Sejak berumur dua tahun, Fauzan mengikuti terapi okupasi di Rumah Sakit Hasan
Sadikin dan terapi totok saraf. Usaha itu berbuah hasil. Suara Fauzan mulai
terpancing keluar untuk belajar berbicara. Oleh karena itu, Fauzan tidak
memerlukan bahasa isyarat. Pada usia 6-7 tahun Fauzan mulai mengenal satu
kalimat. Hingga sekarang Fauzan mengalami perkembangan secara bertahap untuk
berkomunikasi.
Seiring berjalannya waktu, perasaan, tenaga, dan materi telah banyak terkuras.
Fisik pun terkadang dipertaruhkan langsung ketika Fauzan merasa marah. Bocah
lelaki ini akan menyerang ibunya dengan gigitan. Emosi Kak Mei pun menyeruak
sesekali. Namun sorot mata Fauzan yang mendalam selalu memancarkan pesan bahwa
ia butuh kasih sayang. Tidak banyak kata yang bisa diucapkan. Kak Mei memahami
betul dan hanya bisa bersabar akan hal ini.
Seorang ibu yang kasihnya sepanjang masa merupakan orang yang memiliki kedekatan
khusus yang paling besar dengan anaknya. Apa yang dirasakan anaknya pasti
dirasakan juga oleh ibu. Hal itu berlaku pula pada Kak Mei. Dia bisa merasa
bahagia akan perkembangan Fauzan dan bisa merasa sedih juga ketika Fauzan
tertimpa suatu hal yang kurang
mengenakan. Seperti halnya perlakuan tetangga yang merasa terganggu dan kesal kepada Fauzan ketika
Fauzan berhasil lolos dari pengawasan ibunya untuk beberapa saat dan mengacak-acak
rumah tetangganya itu. Ada juga perlakuan teman-teman Fauzan yang tak jarang
mengolok-olok kondisi Fauzan. Sebagai ibu, hati Kak Mei tersayat. Begitu perih.
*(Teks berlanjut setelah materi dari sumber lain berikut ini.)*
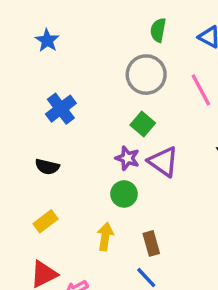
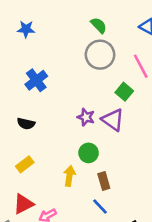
green semicircle: (158, 30) -> (99, 25), moved, turned 126
blue star: (47, 40) -> (26, 29), turned -30
green square: (143, 124) -> (124, 92), moved
green circle: (124, 194) -> (89, 153), moved

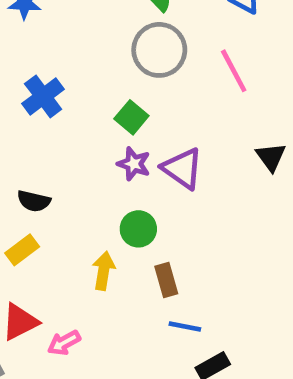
green square: (124, 92) -> (131, 117), moved
black semicircle: (26, 124) -> (34, 201), moved
blue line: (100, 207) -> (185, 327), moved, turned -36

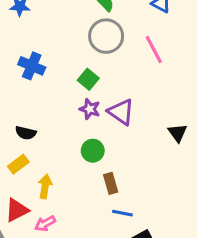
blue cross: (43, 96) -> (32, 66), turned -30
black triangle: (271, 157) -> (178, 133), moved
yellow arrow: (104, 271) -> (45, 186), moved

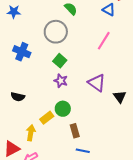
gray circle: (106, 36) -> (56, 32), moved
pink line: (154, 50) -> (104, 41), turned 60
purple triangle: (121, 112) -> (97, 83), moved
yellow rectangle: (18, 164) -> (47, 118), moved

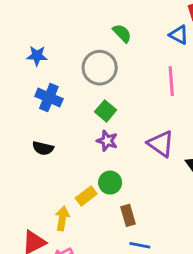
blue star: (14, 12) -> (37, 56), moved
pink line: (104, 41) -> (171, 81), turned -36
black semicircle: (18, 97) -> (43, 148), moved

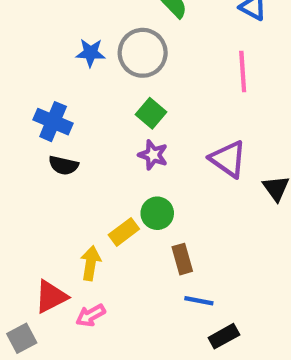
blue star: (37, 56) -> (91, 53), moved
blue cross: (49, 97) -> (53, 122), moved

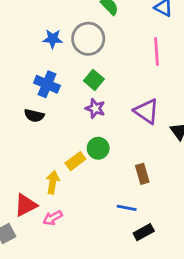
blue cross: (53, 122) -> (47, 84), moved
brown rectangle: (182, 259) -> (142, 174), moved

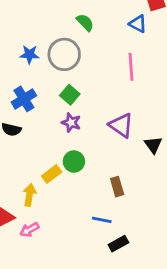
blue cross: (47, 84) -> (24, 99), turned 35

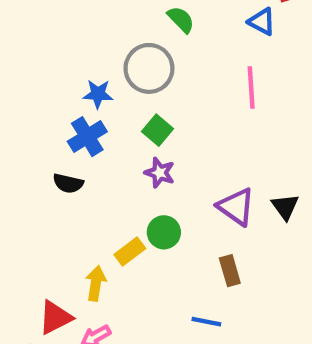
blue star: (29, 54) -> (98, 94), moved
purple triangle: (121, 125) -> (236, 207), moved

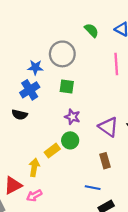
green semicircle: (181, 19) -> (92, 30), moved
green square: (157, 130) -> (67, 86), turned -32
purple star: (160, 173) -> (72, 117), moved

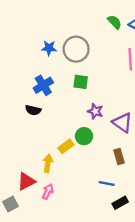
green semicircle: (92, 30) -> (114, 22), moved
blue star: (35, 67) -> (49, 48), moved
purple star: (72, 117) -> (95, 111), moved
pink arrow: (34, 195) -> (48, 192), turned 144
Tapi apa mau dikata, orang di luar sana terkadang tidak bisa menempatkan
posisinya dengan posisi Kak Mei.
Ibu Fauzan harus lebih peka berjuta kali lipat akan kondisi anaknya yang
tidak mudah dipahami. Seperti halnya ketika Fauzan yang menahan buang air kecil
jika berada di rumah orang lain. Entah apa penyebabnya, Fauzan enggan buang air
kecil selain di rumahnya sendiri. Apalagi ketika Kak Mei harus selalu menemani
Fauzan buang air kecil hingga kelas 5 SD.
Selain itu, pengawasan ekstra sangat dibutuhkan. Sempat Kak Mei lengah. Ketika
memasak di dapur, ternyata Fauzan sudah hilang. Fauzan mengikuti seseorang yang
pergi ke kebun dan dia tersesat. Belum lagi pengawasan akan makanan Fauzan.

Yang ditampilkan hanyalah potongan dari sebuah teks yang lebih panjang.